Life is evidence of magic. What else could this living world be other than magic? Each new moment is a rabbit pulled from a hat. Dumbfounding in its creativity and mesmerizing in its execution, we ought to be paralyzed in wonder. This enchanting event even ends with a disappearing act that leaves each of us with the question, "But where did it go?" We are then struck with a new question, "Where will I go when I disappear?" Life is regenerating itself moment by moment and yet it is fleeting. Life is ultimately bitter because it slips like sand between our fingers that are themselves aging into dust. Life is actually heaven because it is always growing and evolving, and from our palms themselves, young and old, a flower blooms forever! In this eternal change, where everything oscillates between crib and coffin, nothing can last forever and so now there is at least that single destiny. When we learn to sense with our bodies this everpresent and unavoidable fate of living and dying and the transition between these two epic points, we can say, "Yes, I know now it is a dream." This dream is called Maya, to the yogis. They recognized life is moving and therefore always changing, literally and symbolically. From that observation, they then saw the veil of impermanence itself. Nothing is what it is, because now its something else. It has changed. So what can be said to be true? They saw the mirage of circumstances and forms. Then studied from afar. The game of yoga is to peek behind the veils of change and find that thing that never changes.

Maya Meditation: Meditate with open eyes. Keep the eyes still and then let them fall onto something comfortable. Open peripheral vision. Then notice all the things that are moving at once. Relax eyes. It will look like the trees, or the cars, or the people are dancing. Then you will feel the idea of Maya more deeply.

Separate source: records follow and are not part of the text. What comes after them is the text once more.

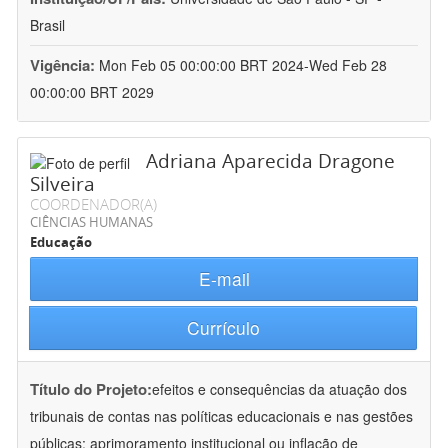
Brasil
Vigência:
Mon Feb 05 00:00:00 BRT 2024-Wed Feb 28
00:00:00 BRT 2029
Adriana Aparecida Dragone
Silveira
COORDENADOR(A)
CIÊNCIAS HUMANAS
Educação
E-mail
Currículo
Título do Projeto:
efeitos e consequências da atuação dos
tribunais de contas nas políticas educacionais e nas gestões
públicas: aprimoramento institucional ou inflação de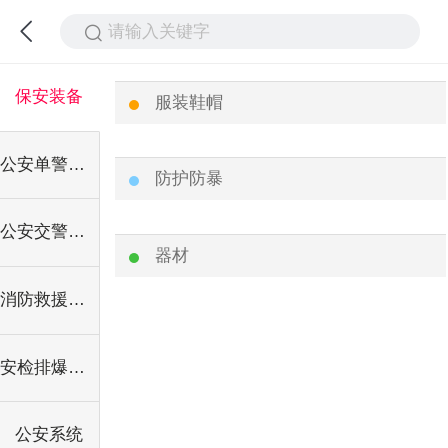
请输入关键字
保安装备
服装鞋帽
公安单警装备
防护防暴
公安交警装备
器材
消防救援装备
安检排爆装备
公安系统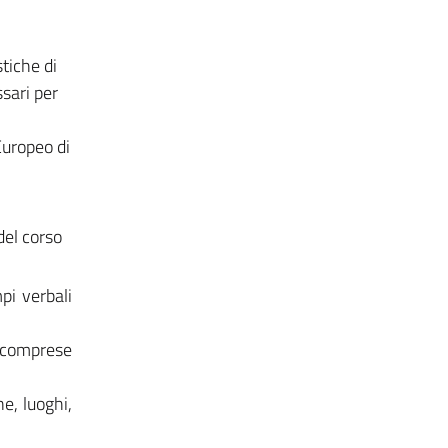
tiche di
sari per
Europeo di
el corso
pi verbali
, comprese
e, luoghi,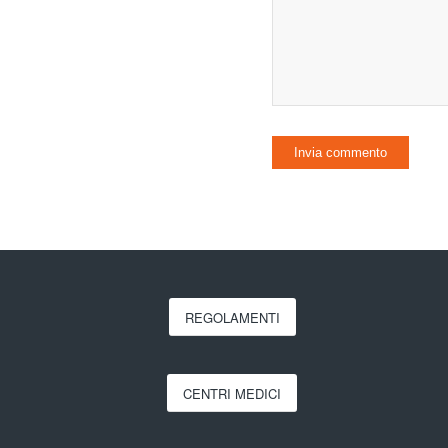
REGOLAMENTI
CENTRI MEDICI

I believe the first yogis were acutely intuitive and intelligent people who made the choice to study with great intensity the fundamental nature of life itself. The simplicity of their epiphanies is a wonderful antidote to the complexity of modern lives. Again, life is change. There is nothing truer than that. Their insatiable curiosity led them into the study of their own being as both bodies and minds. This desire to know the self is a desire that eventually leads to the absence of all desire, yogic satisfaction. So Life leads to Self and Self leads to peace. Through their efforts and experimentation, such discoveries were made, recorded, and validated with other yogis. It was a renaissance where a new science was birthed for humanity. Europes renaissance was a reaction to the dark ages where culture expanded mainly through the arts. Ancient India's was an expansion in consciousness. They came to great conclusions and predictions about the world and the human condition. The most important being, all human beings are on a quest to achieve themselves. While the world inspires them to move outwardly, the true journey is inside. This journey is called Sadhana.

They believe these conclusions are unquestionably true because they were observed as patterns of nature. The Buddha, for example, created his own strategy of yoga, unique to him, and clarified a specific pattern about suffering which he attained through his Sadhana. Suffering is bonded to desire. This also means the more you want the more stressed you'll be. This correlation between suffering and desire was observed by many but fully uncovered by the Buddha. It is almost as if it is a psychological law, in the sense that it is a pattern that exists within most people, if not all.

The yogis, including Buddha, came from a world that is impossible to understand and had minds that are impossible to know because their cultural priorities were so different than ours. They share glimpses of their worlds through the techniques and philosophies of the practice they designed for themselves. In their time environmental ecosystems were less deprived and the touch of nature was still strong, at least from our perspective. Due to the strength of nature the yogi's minds, with all that special genius, only had the raw experience of the world to study. With fewer distractions, they saw deeper into the essence of life's magic. If life is Maya the dream, as they say, what magical characters these yogis were. Not the magicians, but the ones that new the trick. Elders. Seers. Mystics. They spoke the secrets of the world and knew how to taste its insane perfection. As wise people do they sat in a different part of the mind to get a different perspective and their skies for that reason were filled with new and unknown constellations. New insights, new patterns, new truths. Still, it is only one dream and only one sky.

This attitude can be learned and trained as the body is transformed, healed, and empowered. Yoga does not make life more or less true. It does not make things easier or more beautiful. It simply clears the mind of its chatter and judgments. This permits clarity of perception! To see things as accurately as possible from the unique perspective of yourself. Once you can sit with yourself and appreciate all that you are then meditation begins. Meditation being 1) the absence of all effort 2) the absence of unconsciousness. Completely awake and withdrawn, what a yogi discovers is that they themselves are just as much a part of Maya as anything. Self is a figment of the imagination. When Self is perceived as too solid or real Life becomes heavy and narrow. When Self is felt to be fluid and transparent Life becomes lighter and more playful because after all, it is only a dream.